In particular, Leonard says, he’s less interested in “the videos that actors make to take responsibility for having been complicit [or] white people marching” than he is in what the industry will look like three months from now.
“Are the people who have the power to do so making sure that at least 30% of the crew on their films comes from non-white racial backgrounds?” he says. “Are you making sure that your scripts are not tacitly characterizing Black men as criminals? Are you making sure that when you're making green-light decisions that the race of an actor is not a negative towards the film getting greenlit? There are literally thousands of things that people can be doing in their everyday lives to be anti-racist.”
He added: “If every white person in Hollywood puts as much effort into navigating every social moment that every Black person in Hollywood has to put in in order to function reasonably successfully, we might be able to unwind this shit.”
Calls for inclusion must also be directed at the industry’s C-suite, which consists of largely old, white male perspectives and hasn’t shifted much in the last decade. That means that the slew of gatekeepers who ultimately are responsible for how the industry responds to this moment don’t look like the vastness of those taking to the streets.
Perhaps following the example of production companies led by people of color is how mainstream Hollywood can begin to make good on the progress to which they’ve committed. Like Charles D. King’s Macro, for example, which, as producers of the Oscar-winning “Fences” and the recently renewed Netflix series “Gentefied,” has championed diverse storytelling as diverse as its staff since its 2015 inception. Or Wanda Sykes and veteran producer Page Hurwitz’s Push It Productions which centers women of color and LGBTQ+ people in everything they do. These companies haven’t necessarily needed to make their allegiances known in the last month, because the work speaks for itself.
But again, just hiring folks of diverse backgrounds and creating diverse content does not guarantee inclusion — just as the grand gestures by Hollywood’s most elite institutions in the form of potentially millions donated and well-meaning social media posts doesn’t automatically equate to a true belief in the value of Black lives. Quite possibly, they’re just waiting for the fire to die down to revert back to that which they know.

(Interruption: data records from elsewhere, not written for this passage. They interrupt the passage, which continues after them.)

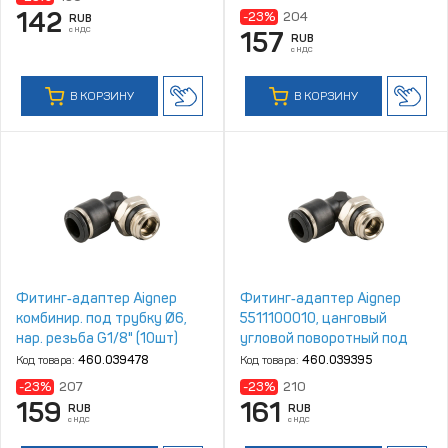
142
-23%
204
RUB
с НДС
157
RUB
с НДС
В КОРЗИНУ
В КОРЗИНУ
Фитинг‑адаптер Aignep
Фитинг‑адаптер Aignep
комбинир. под трубку Ø6,
5511100010, цанговый
нар. резьба G1/8" (10шт)
угловой поворотный под
трубку Ø8 с наружной
Код товара:
460.039478
Код товара:
460.039395
резьбой G3/8"
-23%
207
-23%
210
159
161
RUB
RUB
с НДС
с НДС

In fact, history tells us as much, and if we allow it to be our teacher, we unfortunately know that this moment of concern won’t have a lasting impact. Because we’ve been at moments of apparent change before, and yet here we are again. Ultimately, Leonard says, it’s like cooking food, where a meal can have an intriguing smell and appear delicious, but not actually be satisfying.
We’ll only know if what Hollywood is cooking up in response to now is as good as it looks when we can taste it.